BERNTHAL'S CRAZY WORK schedule—The Punisher’s second season shot for six months in New York—means that he misses more games than he would like. (His wife, Erin, brings the kids to New York each summer when they’re on break.) The distance gnaws at him. He tells me he draws on the pain of being separated from his own family to play the grieving Frank Castle. “I know there’s a ticking clock on this career, and one day the phone is gonna stop ringing,” he says. “Above all, I have a responsibility to take care of my family, but it’s hard because it takes me away from the people I love. . . . If I’m going to be away from my kids, I want one day for them to look at it and say, ‘Well, Dad was gone, but he was giving everything he had.’ ”

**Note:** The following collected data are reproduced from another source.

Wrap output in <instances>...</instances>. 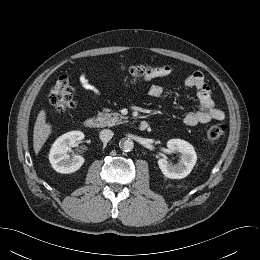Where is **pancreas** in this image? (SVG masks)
Segmentation results:
<instances>
[{"label": "pancreas", "instance_id": "pancreas-1", "mask_svg": "<svg viewBox=\"0 0 260 260\" xmlns=\"http://www.w3.org/2000/svg\"><path fill=\"white\" fill-rule=\"evenodd\" d=\"M98 118L103 122L104 126H114L126 121L127 117L122 116L117 112H110L109 109H104L98 113Z\"/></svg>", "mask_w": 260, "mask_h": 260}]
</instances>
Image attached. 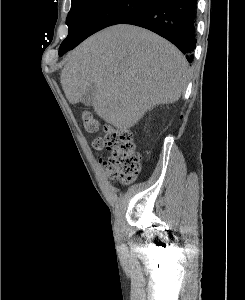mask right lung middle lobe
Segmentation results:
<instances>
[{"mask_svg":"<svg viewBox=\"0 0 245 300\" xmlns=\"http://www.w3.org/2000/svg\"><path fill=\"white\" fill-rule=\"evenodd\" d=\"M154 0H72L66 24L69 32L59 55L74 48L93 33L138 13Z\"/></svg>","mask_w":245,"mask_h":300,"instance_id":"dd1d6c3e","label":"right lung middle lobe"}]
</instances>
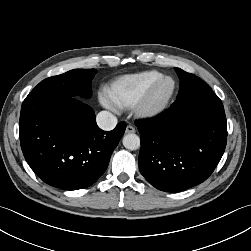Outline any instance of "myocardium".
Instances as JSON below:
<instances>
[{
	"label": "myocardium",
	"instance_id": "myocardium-1",
	"mask_svg": "<svg viewBox=\"0 0 251 251\" xmlns=\"http://www.w3.org/2000/svg\"><path fill=\"white\" fill-rule=\"evenodd\" d=\"M169 80L171 88L167 95L161 100H156L155 95L163 82ZM176 92V82L170 76H162L156 80L142 95L134 105V111L137 116L145 119L155 118L161 115L169 106Z\"/></svg>",
	"mask_w": 251,
	"mask_h": 251
}]
</instances>
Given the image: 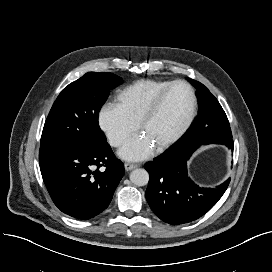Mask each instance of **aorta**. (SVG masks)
<instances>
[{
	"label": "aorta",
	"instance_id": "1",
	"mask_svg": "<svg viewBox=\"0 0 272 272\" xmlns=\"http://www.w3.org/2000/svg\"><path fill=\"white\" fill-rule=\"evenodd\" d=\"M130 180L136 186H145L149 181V174L145 169H135L130 173Z\"/></svg>",
	"mask_w": 272,
	"mask_h": 272
}]
</instances>
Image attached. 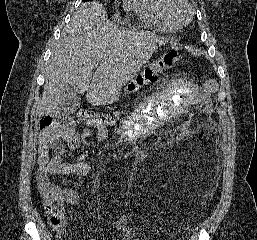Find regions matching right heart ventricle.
I'll return each mask as SVG.
<instances>
[{"label":"right heart ventricle","instance_id":"obj_1","mask_svg":"<svg viewBox=\"0 0 257 240\" xmlns=\"http://www.w3.org/2000/svg\"><path fill=\"white\" fill-rule=\"evenodd\" d=\"M126 6L134 10L148 26L163 32H173L178 25L169 12L168 0H127Z\"/></svg>","mask_w":257,"mask_h":240}]
</instances>
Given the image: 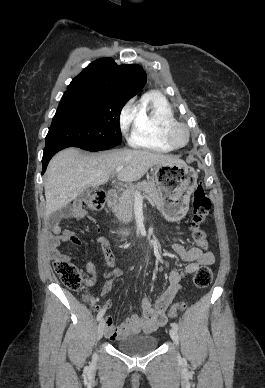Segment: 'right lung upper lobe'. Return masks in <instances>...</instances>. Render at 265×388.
<instances>
[{
	"label": "right lung upper lobe",
	"instance_id": "right-lung-upper-lobe-1",
	"mask_svg": "<svg viewBox=\"0 0 265 388\" xmlns=\"http://www.w3.org/2000/svg\"><path fill=\"white\" fill-rule=\"evenodd\" d=\"M146 83V73L135 64L117 65L111 58L90 63L65 93H110L132 98Z\"/></svg>",
	"mask_w": 265,
	"mask_h": 388
}]
</instances>
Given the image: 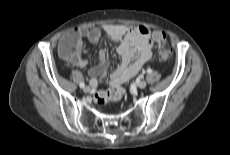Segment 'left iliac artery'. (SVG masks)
Segmentation results:
<instances>
[{
	"label": "left iliac artery",
	"instance_id": "1",
	"mask_svg": "<svg viewBox=\"0 0 230 155\" xmlns=\"http://www.w3.org/2000/svg\"><path fill=\"white\" fill-rule=\"evenodd\" d=\"M147 72H148V73H151V72H152V70H151V69H148V70H147Z\"/></svg>",
	"mask_w": 230,
	"mask_h": 155
}]
</instances>
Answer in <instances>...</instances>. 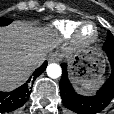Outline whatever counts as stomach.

He makes a fist with his right hand to emphasize that last point, and I notice a jagged scar just below his thumb. “That’s where I broke my hand on the first day of filming the first fight scene of the year for The Punisher 2,” he says. “I kept on fighting, and on day two I tore ligaments, then on day three I dislocated it and had to get emergency surgery.” He tells me he was knocked unconscious during filming, and rolls up his shirtsleeves to reveal several more scars up and down his arms. “Was it the smartest thing to keep fighting with a broken hand? Maybe not. Maybe I could have been out for a shorter time. But I look at filming a scene like that the same way I look at a boxing match. I’m not gonna be the one to say I’m gonna walk away.”